Regarding using a custom distribution with HMC

DavidDouwe · July 27, 2022, 10:41am

Dear developers and other PYRO experts,

I have been trying to set up an HMC/MCMC/NUTS sampling routine with PYRO, specifically by providing my own likelihood function that ‘describes’ the posterior distribution but is not constructed by a combination of torch distributions. Until now I have not been able to figure out how to solve my issues, and there are little examples that come close to my use-case (which may mean I am either over complicating things, or missing the clue as to how to approach it entirely)

My questions then are:

How to construct a custom distribution such that PYRO knows how to use it as the distribution that needs to be sampled.
- Which class methods are necessary to do this
- How to set up the model/distribution instance properly

For context, I am currently trying to sample a 5 dimensional model+observations (of which the likelihood is described through a function posterior_function that compares the data with results of the model). My ultimate goal is to use the Neutra NUTS sampling and modifications thereof on my model, this perhaps will introduce other issues later down the line but currently I am stuck with the NUTS sampling.

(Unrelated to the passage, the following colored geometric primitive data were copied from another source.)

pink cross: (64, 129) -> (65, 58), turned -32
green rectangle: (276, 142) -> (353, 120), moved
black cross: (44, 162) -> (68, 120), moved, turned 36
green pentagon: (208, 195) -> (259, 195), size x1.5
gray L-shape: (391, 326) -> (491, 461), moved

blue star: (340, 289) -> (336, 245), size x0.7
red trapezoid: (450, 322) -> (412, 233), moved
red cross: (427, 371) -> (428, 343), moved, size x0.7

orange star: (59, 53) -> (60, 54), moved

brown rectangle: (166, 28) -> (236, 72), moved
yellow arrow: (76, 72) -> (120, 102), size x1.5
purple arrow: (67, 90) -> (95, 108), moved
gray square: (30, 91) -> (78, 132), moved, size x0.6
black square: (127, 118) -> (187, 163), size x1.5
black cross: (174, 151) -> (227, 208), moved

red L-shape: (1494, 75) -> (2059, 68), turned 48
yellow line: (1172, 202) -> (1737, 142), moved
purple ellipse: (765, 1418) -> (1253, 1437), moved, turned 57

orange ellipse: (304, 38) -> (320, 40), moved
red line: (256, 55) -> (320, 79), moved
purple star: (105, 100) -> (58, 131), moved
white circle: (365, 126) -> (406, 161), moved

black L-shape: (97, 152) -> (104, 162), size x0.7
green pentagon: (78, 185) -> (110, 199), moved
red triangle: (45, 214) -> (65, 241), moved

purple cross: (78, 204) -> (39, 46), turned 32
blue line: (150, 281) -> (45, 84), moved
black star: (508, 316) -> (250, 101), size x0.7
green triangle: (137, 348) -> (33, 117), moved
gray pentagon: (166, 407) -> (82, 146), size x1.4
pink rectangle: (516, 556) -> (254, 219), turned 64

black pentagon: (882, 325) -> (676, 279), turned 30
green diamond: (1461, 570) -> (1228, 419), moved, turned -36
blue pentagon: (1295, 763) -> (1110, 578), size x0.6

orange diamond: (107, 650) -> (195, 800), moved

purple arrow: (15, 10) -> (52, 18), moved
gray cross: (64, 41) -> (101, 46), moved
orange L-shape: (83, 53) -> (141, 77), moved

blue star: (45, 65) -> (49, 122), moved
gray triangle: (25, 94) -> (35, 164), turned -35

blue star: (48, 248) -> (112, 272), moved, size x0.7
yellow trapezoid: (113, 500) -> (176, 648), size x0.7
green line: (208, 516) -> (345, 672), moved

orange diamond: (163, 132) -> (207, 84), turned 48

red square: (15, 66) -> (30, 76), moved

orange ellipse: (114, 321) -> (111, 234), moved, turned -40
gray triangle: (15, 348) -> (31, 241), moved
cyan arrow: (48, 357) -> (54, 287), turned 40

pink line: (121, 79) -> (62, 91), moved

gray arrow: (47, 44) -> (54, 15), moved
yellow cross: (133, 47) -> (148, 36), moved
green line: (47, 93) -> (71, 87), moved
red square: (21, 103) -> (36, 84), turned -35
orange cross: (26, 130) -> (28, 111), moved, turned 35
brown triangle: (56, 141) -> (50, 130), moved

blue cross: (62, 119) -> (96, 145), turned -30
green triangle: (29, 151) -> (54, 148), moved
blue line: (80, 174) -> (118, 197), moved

My code setup is as follows:

The distribution class:


class BayesFitClass(pyro.distributions.Distribution):
    """
    BayesFit class
    """

    support = constraints.real

    def __init__(self, posterior_function, data):
        """
        Init function to set up the BayesFit model.

        Input:
            data_filename: filename for the pickle datafile
        """

        self.posterior_function = posterior_function
        self.data = data
        super(pyro.distributions.Distribution, self).__init__()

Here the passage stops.